The majority of the complete paper is devoted to a discussion of the field case itself. Methodology is presented, as well as the operational sequence, for injection/warmback analysis using CT equipped with fiber optics (Fig. 2). Quantitative interpretation of measured DTS data is provided, as well as quantitative injection profiling and sensitivity analyses, for both low- and high-permeability cases.

Fig. 2—Conceptual representation of the operational sequence.


The main conclusions of the field case can be summarized as follows:

  • DTS can be used as a reliable alternative to production logging when wellbore conditions are not favorable.
  • Injection through the CT-casing annulus while keeping the CT stationary at total depth allows identification of the intake profile in real time, which later enables flexible optimization of operational procedures.
  • When injectivity of the well is suspected to be extremely low within the formation fracture pressure limits, a feasibility study should be performed before operational execution to evaluate under which conditions the cooldown/warmback methodology will be able to create enough temperature variations that can be detected with DTS and later analyzed to provide a reliable understanding of downhole flow patterns.
  • Real-time downhole measurements play a vital role not only in the optimization of the operational procedure but also in the acquisition of data that will feature sufficient quality to warrant reliable interpretation after the operation.
  • Quantitative analysis through temperature history matching can provide further insights about critical reservoir parameters, provided that a methodological analysis of fixed and variable parameters is carried out and sufficient complementary data is injected in the model to reduce the nonuniqueness of the problem to a strict minimum.
  • A particularly important lesson learned from this study is that, beyond a certain point, additional adjustments to variable parameters (such as the damage or permeability profiles) do not necessarily change the overall conclusion of the analysis when considering the intake profile.
  • Both bottomhole pressure and DTS history-matching efforts resulted in the same conclusion in terms of identification of water-bearing and damaged zones.

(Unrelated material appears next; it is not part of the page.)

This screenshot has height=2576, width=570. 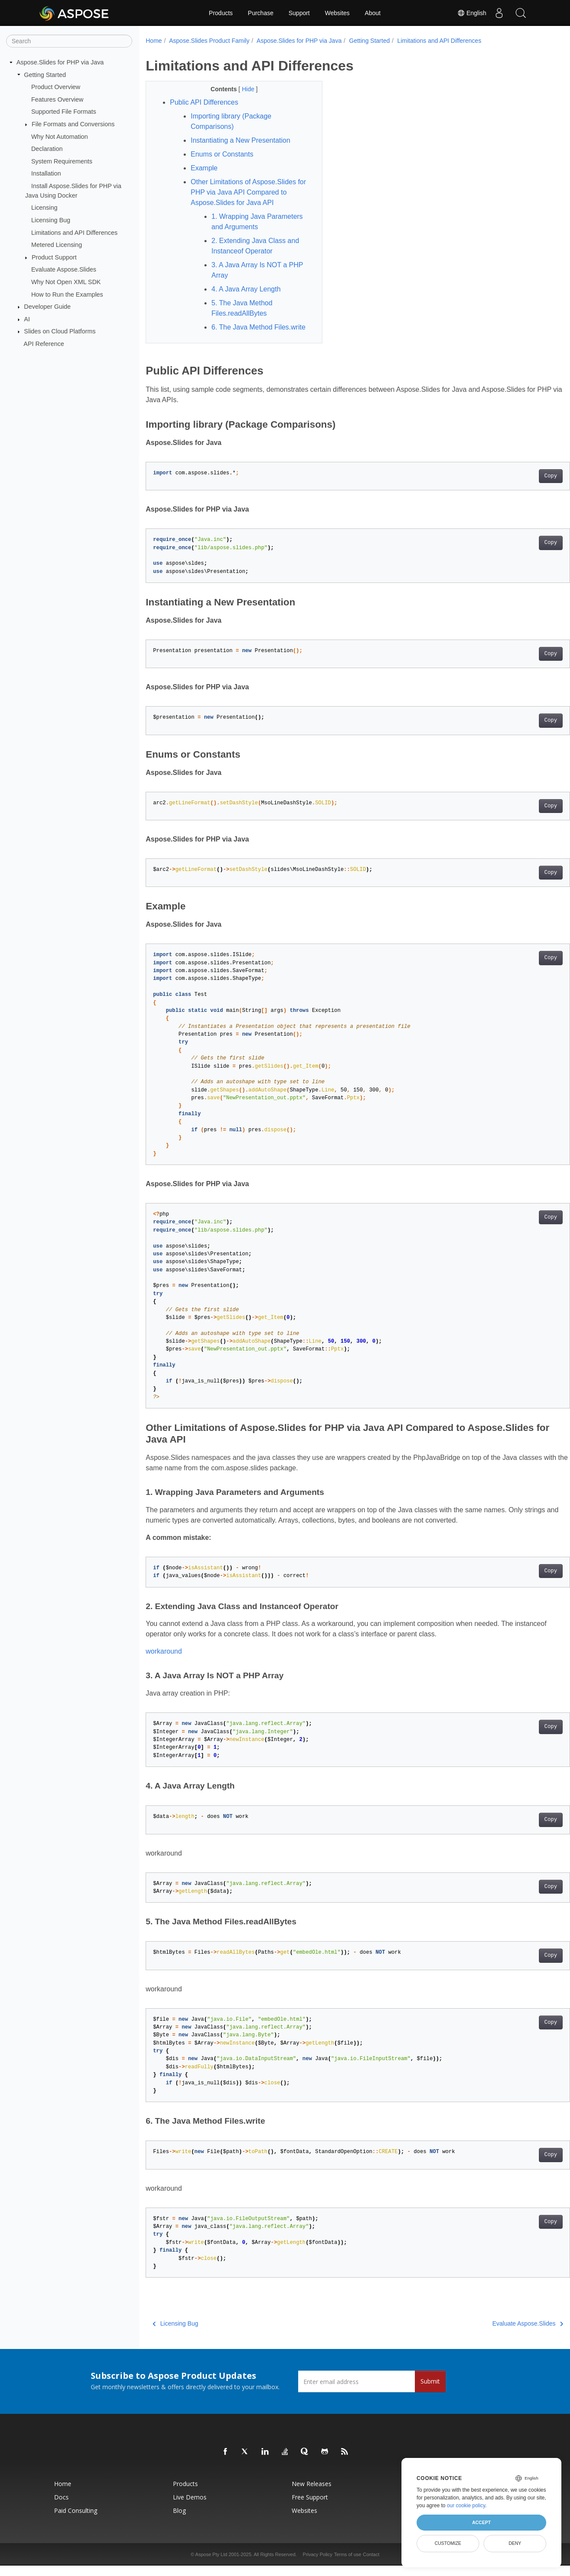 What do you see at coordinates (75, 2521) in the screenshot?
I see `Paid Consulting` at bounding box center [75, 2521].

This article, written by JPT Technology Editor Chris Carpenter, contains highlights of paper SPE 194284, “Pushing the Limits of Damage Identification With Coiled Tubing in Extreme Conditions: A Success Story From Japan,” by Nozomu Yoshida, SPE, Satoshi Teshima, SPE, and Ryo Yamada, INPEX, and Umut Aybar, SPE, and Pierre Ramondenc, SPE, Schlumberger, prepared for the 2019 SPE/ICoTA Well Intervention Conference and Exhibition, The Woodlands, Texas, USA, 26–27 March. The paper was peer reviewed and is scheduled for publication in SPE Production & Operations.